== Segment start ==
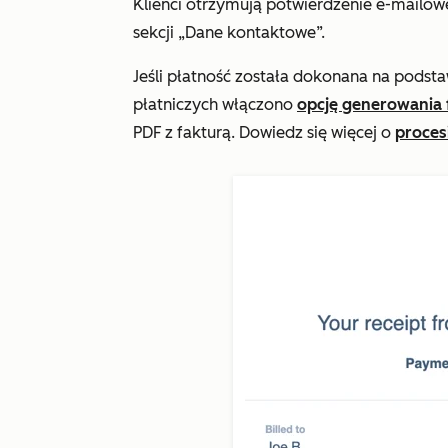
Klienci otrzymują potwierdzenie e-mailo
sekcji „Dane kontaktowe”.
Jeśli płatność została dokonana na podsta
płatniczych włączono
opcję generowania 
PDF z fakturą. Dowiedz się więcej o
procesi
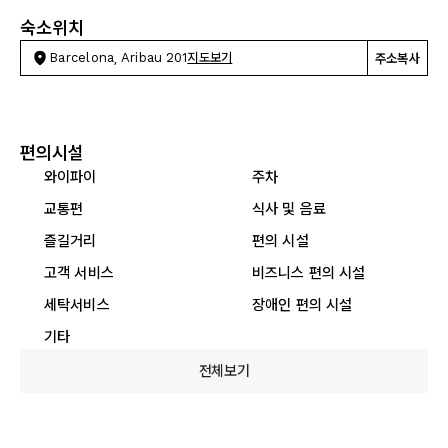
숙소위치
Barcelona, Aribau 201
지도보기
주소복사
편의시설
와이파이
주차
교통편
식사 및 음료
즐길거리
편의 시설
고객 서비스
비즈니스 편의 시설
세탁서비스
장애인 편의 시설
기타
전체보기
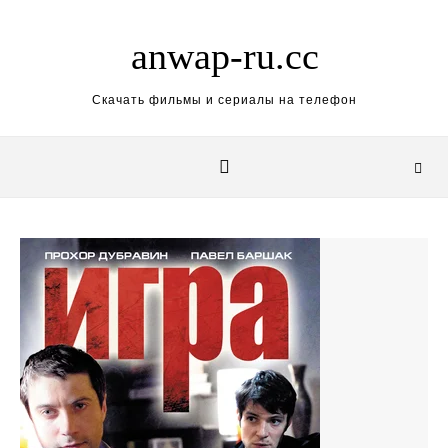
Skip to content
anwap-ru.cc
Скачать фильмы и сериалы на телефон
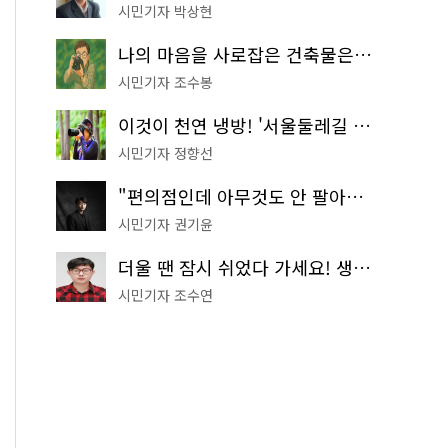
시민기자 박상현
나의 마음을 사로잡은 건축물은? '서울시 건축상' 수상작 공개!
시민기자 조수봉
이것이 천연 냉방! '서울둘레길 9코스'로 숲속 피서 떠나볼까
시민기자 정향선
"편의점인데 아무것도 안 팔아요" 서울에서 가장 특별한 편의점의 정체
시민기자 권기윤
더울 땐 잠시 쉬었다 가세요! 생수 냉장고부터 해피소·무더위쉼터까지
시민기자 조수연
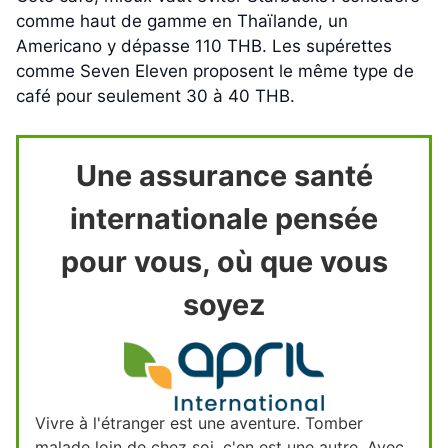
comme haut de gamme en Thaïlande, un
Americano y dépasse 110 THB. Les supérettes
comme Seven Eleven proposent le même type de
café pour seulement 30 à 40 THB.
Une assurance santé
internationale pensée
pour vous, où que vous
soyez
Vivre à l'étranger est une aventure. Tomber
malade loin de chez soi, c'en est une autre. Avec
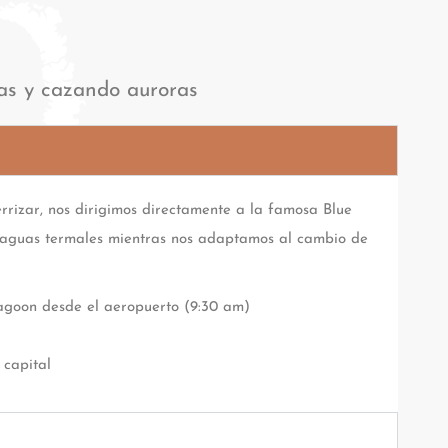
as y cazando auroras
errizar, nos dirigimos directamente a la famosa Blue
 aguas termales mientras nos adaptamos al cambio de
agoon desde el aeropuerto (9:30 am)
 capital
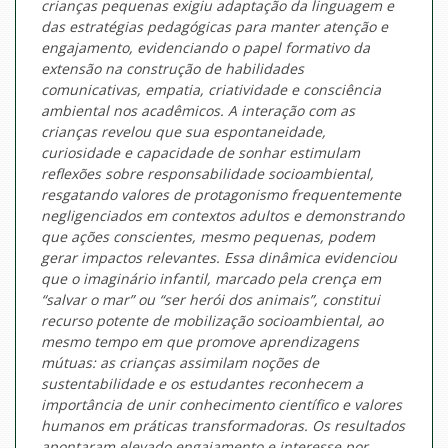
crianças pequenas exigiu adaptação da linguagem e
das estratégias pedagógicas para manter atenção e
engajamento, evidenciando o papel formativo da
extensão na construção de habilidades
comunicativas, empatia, criatividade e consciência
ambiental nos acadêmicos. A interação com as
crianças revelou que sua espontaneidade,
curiosidade e capacidade de sonhar estimulam
reflexões sobre responsabilidade socioambiental,
resgatando valores de protagonismo frequentemente
negligenciados em contextos adultos e demonstrando
que ações conscientes, mesmo pequenas, podem
gerar impactos relevantes. Essa dinâmica evidenciou
que o imaginário infantil, marcado pela crença em
“salvar o mar” ou “ser herói dos animais”, constitui
recurso potente de mobilização socioambiental, ao
mesmo tempo em que promove aprendizagens
mútuas: as crianças assimilam noções de
sustentabilidade e os estudantes reconhecem a
importância de unir conhecimento científico e valores
humanos em práticas transformadoras. Os resultados
apontaram elevado engajamento e interesse por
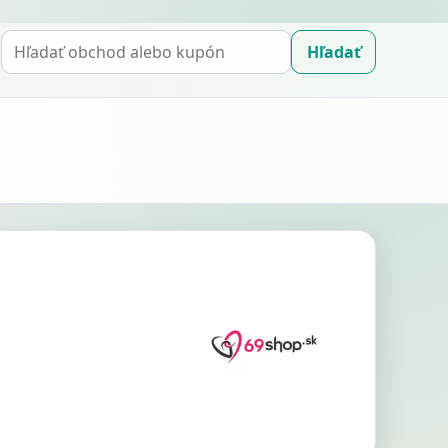
Hľadať
Hľadať
kupón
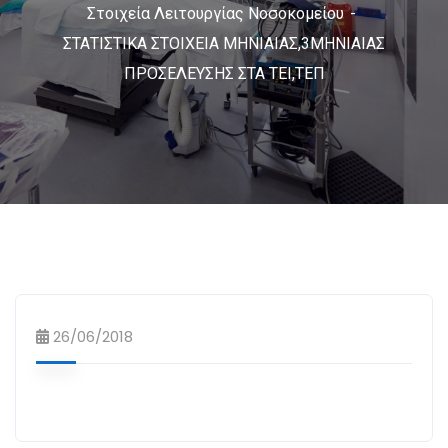
Στοιχεία Λειτουργίας Νοσοκομείου
ΣΤΑΤΙΣΤΙΚΑ ΣΤΟΙΧΕΙΑ ΜΗΝΙΑΙΑΣ,3ΜΗΝΙΑΙΑΣ
ΠΡΟΣΕΛΕΥΣΗΣ ΣΤΑ ΤΕΙ,ΤΕΠ
26/06/2018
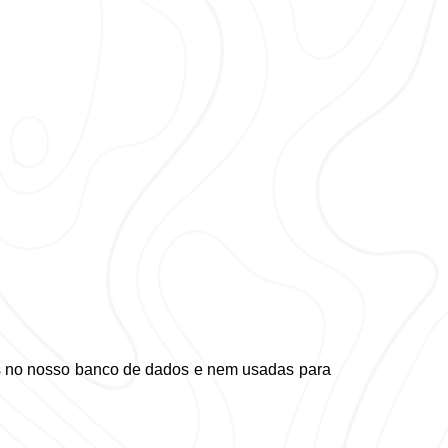
as no nosso banco de dados e nem usadas para 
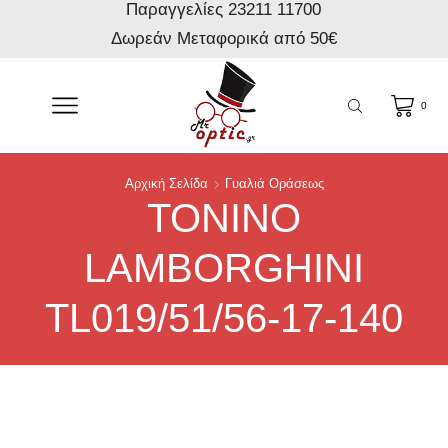
Παραγγελίες 23211 11700
Δωρεάν Μεταφορικά από 50€
0
Αρχική Σελίδα
Γυαλιά Οράσεως
TONINO
LAMBORGHINI
TL019/51/56-17-140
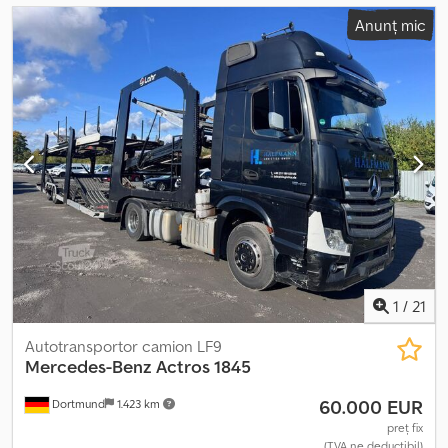
Anunț mic
1
/
21
Autotransportor camion LF9
Mercedes-Benz
Actros 1845
60.000 EUR
Dortmund
1.423 km
preț fix
(TVA ne deductibil)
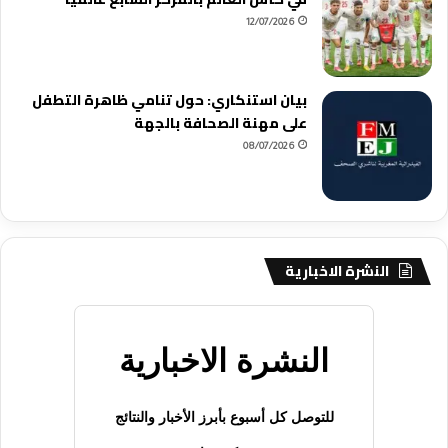
12/07/2026
بيان استنكاري: حول تنامي ظاهرة التطفل
على مهنة الصحافة بالجهة
08/07/2026
النشرة الاخبارية
النشرة الاخبارية
للتوصل كل أسبوع بأبرز الأخبار والنتائج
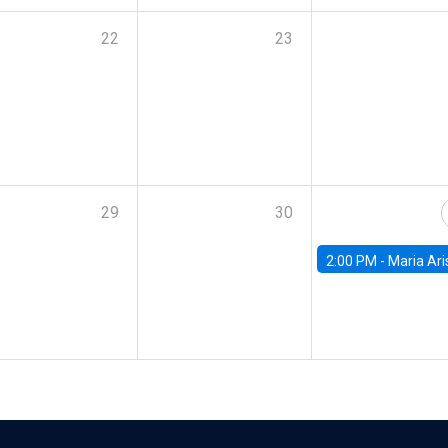
22
23
29
30
2:00 PM -
Maria Aristizabal-Ramirez, FED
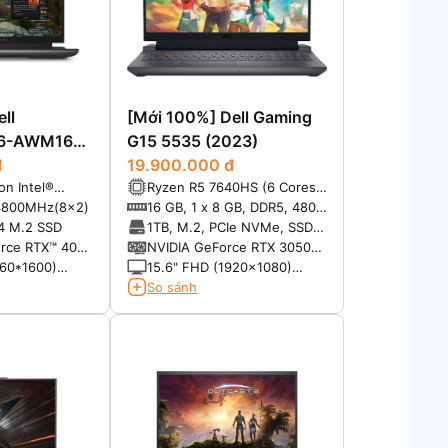
ll
[Mới 100%] Dell Gaming
16-AWM16
G15 5535 (2023)
đ
19.900.000 đ
on Intel®
Ryzen R5 7640HS (6 Cores,
00HX (16-
12 Threads, 22MB Cache,
4800MHz(8x2)
16 GB, 1 x 8 GB, DDR5, 4800
reads, 30MB
4.30 GHz up to 5.0 GHz,
MHz -Tối đa 32GB
4 M.2 SSD
1TB, M.2, PCIe NVMe, SSD-
 5.0GHz Max
35-54W)
Hỗ trợ lên đến 4 TB (2 khe
rce RTX™ 4070
NVIDIA GeForce RTX 3050
ncy)
SSD)
6GB GDDR6
60*1600)
15.6" FHD (1920x1080)
ComfortView
120Hz, WVA, 45% NTSC,
So sánh
 G-SYNC + DDS,
Anti-Glare, 250 nit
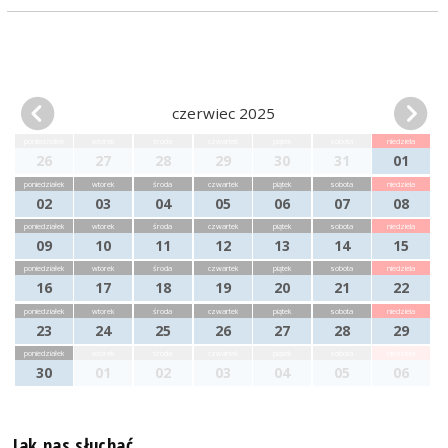
czerwiec 2025
poniedziałek
wtorek
środa
czwartek
piątek
sobota
niedziela
26
27
28
29
30
31
01
poniedziałek
wtorek
środa
czwartek
piątek
sobota
niedziela
02
03
04
05
06
07
08
poniedziałek
wtorek
środa
czwartek
piątek
sobota
niedziela
09
10
11
12
13
14
15
poniedziałek
wtorek
środa
czwartek
piątek
sobota
niedziela
16
17
18
19
20
21
22
poniedziałek
wtorek
środa
czwartek
piątek
sobota
niedziela
23
24
25
26
27
28
29
poniedziałek
wtorek
środa
czwartek
piątek
sobota
niedziela
30
01
02
03
04
05
06
Jak nas słuchać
== Segment end ==
Task item:
Repeat the data exactly as written, but without the pictures.

Solution for this task:
Klienci otrzymują potwierdzenie e-mailo
sekcji „Dane kontaktowe”.
Jeśli płatność została dokonana na podsta
płatniczych włączono
opcję generowania 
PDF z fakturą. Dowiedz się więcej o
procesi
숙소위치
Barcelona, Aribau 201
지도보기
주소복사
편의시설
와이파이
주차
교통편
식사 및 음료
즐길거리
편의 시설
고객 서비스
비즈니스 편의 시설
세탁서비스
장애인 편의 시설
기타
전체보기
Skip to content
anwap-ru.cc
Скачать фильмы и сериалы на телефон
시민기자 박상현
나의 마음을 사로잡은 건축물은? '서울시 건축상' 수상작 공개!
시민기자 조수봉
이것이 천연 냉방! '서울둘레길 9코스'로 숲속 피서 떠나볼까
시민기자 정향선
"편의점인데 아무것도 안 팔아요" 서울에서 가장 특별한 편의점의 정체
시민기자 권기윤
더울 땐 잠시 쉬었다 가세요! 생수 냉장고부터 해피소·무더위쉼터까지
시민기자 조수연
comme haut de gamme en Thaïlande, un
Americano y dépasse 110 THB. Les supérettes
comme Seven Eleven proposent le même type de
café pour seulement 30 à 40 THB.
Une assurance santé
internationale pensée
pour vous, où que vous
soyez
Vivre à l'étranger est une aventure. Tomber
malade loin de chez soi, c'en est une autre. Avec
as y cazando auroras
errizar, nos dirigimos directamente a la famosa Blue
 aguas termales mientras nos adaptamos al cambio de
agoon desde el aeropuerto (9:30 am)
 capital
crianças pequenas exigiu adaptação da linguagem e
das estratégias pedagógicas para manter atenção e
engajamento, evidenciando o papel formativo da
extensão na construção de habilidades
comunicativas, empatia, criatividade e consciência
ambiental nos acadêmicos. A interação com as
crianças revelou que sua espontaneidade,
curiosidade e capacidade de sonhar estimulam
reflexões sobre responsabilidade socioambiental,
resgatando valores de protagonismo frequentemente
negligenciados em contextos adultos e demonstrando
que ações conscientes, mesmo pequenas, podem
gerar impactos relevantes. Essa dinâmica evidenciou
que o imaginário infantil, marcado pela crença em
“salvar o mar” ou “ser herói dos animais”, constitui
recurso potente de mobilização socioambiental, ao
mesmo tempo em que promove aprendizagens
mútuas: as crianças assimilam noções de
sustentabilidade e os estudantes reconhecem a
importância de unir conhecimento científico e valores
humanos em práticas transformadoras. Os resultados
apontaram elevado engajamento e interesse por
Hľadať
Hľadať
kupón
Στοιχεία Λειτουργίας Νοσοκομείου
ΣΤΑΤΙΣΤΙΚΑ ΣΤΟΙΧΕΙΑ ΜΗΝΙΑΙΑΣ,3ΜΗΝΙΑΙΑΣ
ΠΡΟΣΕΛΕΥΣΗΣ ΣΤΑ ΤΕΙ,ΤΕΠ
26/06/2018
as no nosso banco de dados e nem usadas para 
Παραγγελίες 23211 11700
Δωρεάν Μεταφορικά από 50€
0
Αρχική Σελίδα
Γυαλιά Οράσεως
TONINO
LAMBORGHINI
TL019/51/56-17-140
Anunț mic
1
/
21
Autotransportor camion LF9
Mercedes-Benz
Actros 1845
60.000 EUR
Dortmund
1.423 km
preț fix
(TVA ne deductibil)
12/07/2026
بيان استنكاري: حول تنامي ظاهرة التطفل
على مهنة الصحافة بالجهة
08/07/2026
النشرة الاخبارية
النشرة الاخبارية
للتوصل كل أسبوع بأبرز الأخبار والنتائج
22
23
29
30
2:00 PM -
Maria Aristizabal-Ramirez, FED
ll
[Mới 100%] Dell Gaming
16-AWM16
G15 5535 (2023)
đ
19.900.000 đ
on Intel®
Ryzen R5 7640HS (6 Cores,
00HX (16-
12 Threads, 22MB Cache,
4800MHz(8x2)
16 GB, 1 x 8 GB, DDR5, 4800
reads, 30MB
4.30 GHz up to 5.0 GHz,
MHz -Tối đa 32GB
4 M.2 SSD
1TB, M.2, PCIe NVMe, SSD-
 5.0GHz Max
35-54W)
Hỗ trợ lên đến 4 TB (2 khe
rce RTX™ 4070
NVIDIA GeForce RTX 3050
ncy)
SSD)
6GB GDDR6
60*1600)
15.6" FHD (1920x1080)
ComfortView
120Hz, WVA, 45% NTSC,
So sánh
 G-SYNC + DDS,
Anti-Glare, 250 nit
czerwiec 2025
poniedziałek
wtorek
środa
czwartek
piątek
sobota
niedziela
26
27
28
29
30
31
01
poniedziałek
wtorek
środa
czwartek
piątek
sobota
niedziela
02
03
04
05
06
07
08
poniedziałek
wtorek
środa
czwartek
piątek
sobota
niedziela
09
10
11
12
13
14
15
poniedziałek
wtorek
środa
czwartek
piątek
sobota
niedziela
16
17
18
19
20
21
22
poniedziałek
wtorek
środa
czwartek
piątek
sobota
niedziela
23
24
25
26
27
28
29
poniedziałek
wtorek
środa
czwartek
piątek
sobota
niedziela
30
01
02
03
04
05
06
Jak nas słuchać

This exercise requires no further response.